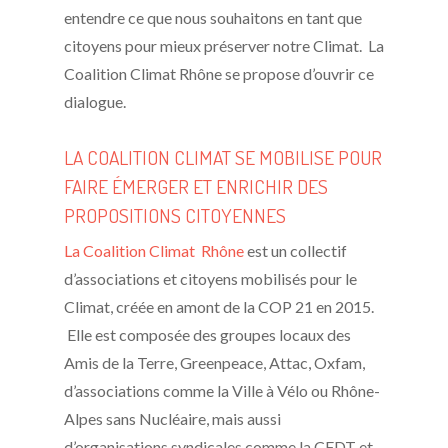
entendre ce que nous souhaitons en tant que
citoyens pour mieux préserver notre Climat. La
Coalition Climat Rhône se propose d’ouvrir ce
dialogue.
LA COALITION CLIMAT SE MOBILISE POUR
FAIRE ÉMERGER ET ENRICHIR DES
PROPOSITIONS CITOYENNES
La Coalition Climat Rhône
est un collectif
d’associations et citoyens mobilisés pour le
Climat, créée en amont de la COP 21 en 2015.
Elle est composée des groupes locaux des
Amis de la Terre, Greenpeace, Attac, Oxfam,
d’associations comme la Ville à Vélo ou Rhône-
Alpes sans Nucléaire, mais aussi
d’organisations syndicales comme la CFDT et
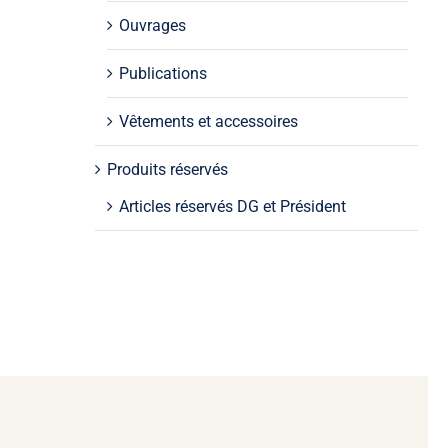
Ouvrages
Publications
Vêtements et accessoires
Produits réservés
Articles réservés DG et Président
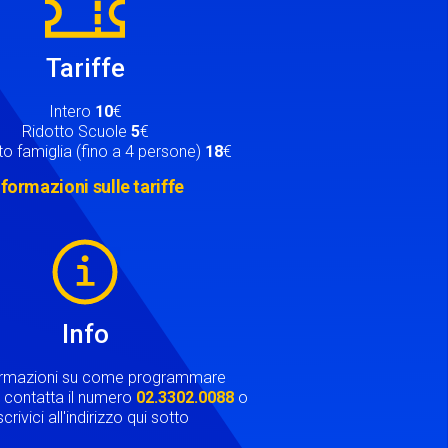
Tariffe
Intero
10
€
Ridotto Scuole
5
€
o famiglia (fino a 4 persone)
18
€
nformazioni sulle tariffe
Info
ormazioni su come programmare
ta contatta il numero
02.3302.0088
o
crivici all'indirizzo qui sotto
■ ■ ■ ■ ■
Work instructions
Reproduce precisely the lines of the entries above, from the one containing "d’associations comme la" through the final one, both ends included, and omit the pictures.

Result of this task
d’associations comme la Ville à Vélo ou Rhône-
Alpes sans Nucléaire, mais aussi
d’organisations syndicales comme la CFDT et
Ouvrages
Publications
Vêtements et accessoires
Produits réservés
Articles réservés DG et Président
Tariffe
Intero
10
€
Ridotto Scuole
5
€
o famiglia (fino a 4 persone)
18
€
nformazioni sulle tariffe
Info
ormazioni su come programmare
ta contatta il numero
02.3302.0088
o
crivici all'indirizzo qui sotto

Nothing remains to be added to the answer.